### What is required
Your copy should begin at the line containing "Pasto sintético ornamental" and end at the last line of the records; transcribe those lines exactly and leave out every picture.

▶

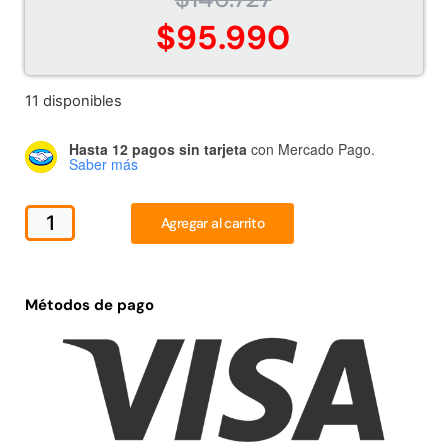
Juego Modular 02
Juego Modular 01
$
95.990
QplayGround
QplayGround
$
4.507.990
$
4.415.700
11 disponibles
Leer más
Leer más
Hasta 12 pagos sin tarjeta
con Mercado Pago.
Saber más
37%
Agregar al carrito
Métodos de pago
Juego Modular 03
Pasto sintético ornamental
QplayGround
Importado USA: Crown
densidad 35mm Rollo
$
5.987.128
4,57*30,48mts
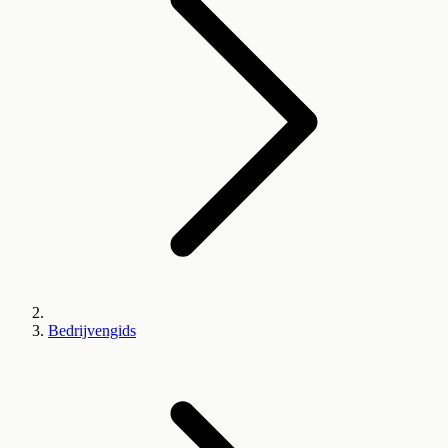
Bedrijvengids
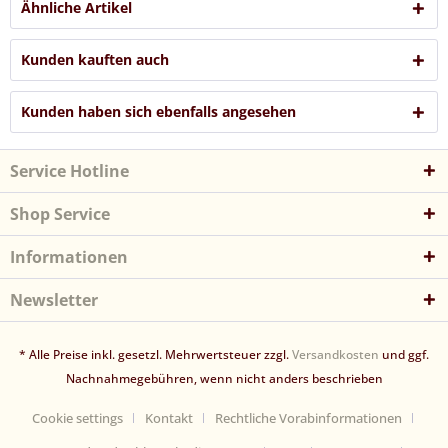
Ähnliche Artikel
Kunden kauften auch
Kunden haben sich ebenfalls angesehen
Service Hotline
Shop Service
Informationen
Newsletter
* Alle Preise inkl. gesetzl. Mehrwertsteuer zzgl.
Versandkosten
und ggf.
Nachnahmegebühren, wenn nicht anders beschrieben
Cookie settings
Kontakt
Rechtliche Vorabinformationen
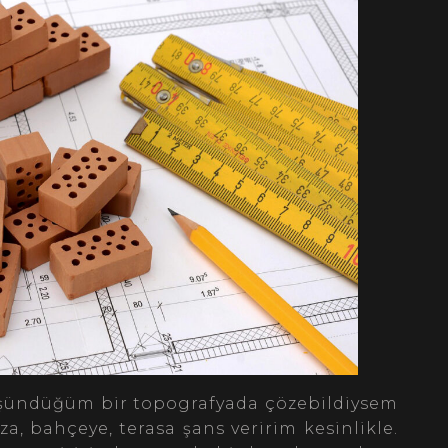
düşündüğüm bir topografyada çözebildiysem
a, bahçeye, terasa şans veririm kesinlikle.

◀

### Solution for this exercise
Pasto sintético ornamental
QplayGround
Importado USA: Crown
densidad 35mm Rollo
$
5.987.128
4,57*30,48mts
Bedrijvengids
Ähnliche Artikel
Kunden kauften auch
Kunden haben sich ebenfalls angesehen
Service Hotline
Shop Service
Informationen
Newsletter
* Alle Preise inkl. gesetzl. Mehrwertsteuer zzgl.
Versandkosten
und ggf.
Nachnahmegebühren, wenn nicht anders beschrieben
Cookie settings
Kontakt
Rechtliche Vorabinformationen
düşündüğüm bir topografyada çözebildiysem
a, bahçeye, terasa şans veririm kesinlikle.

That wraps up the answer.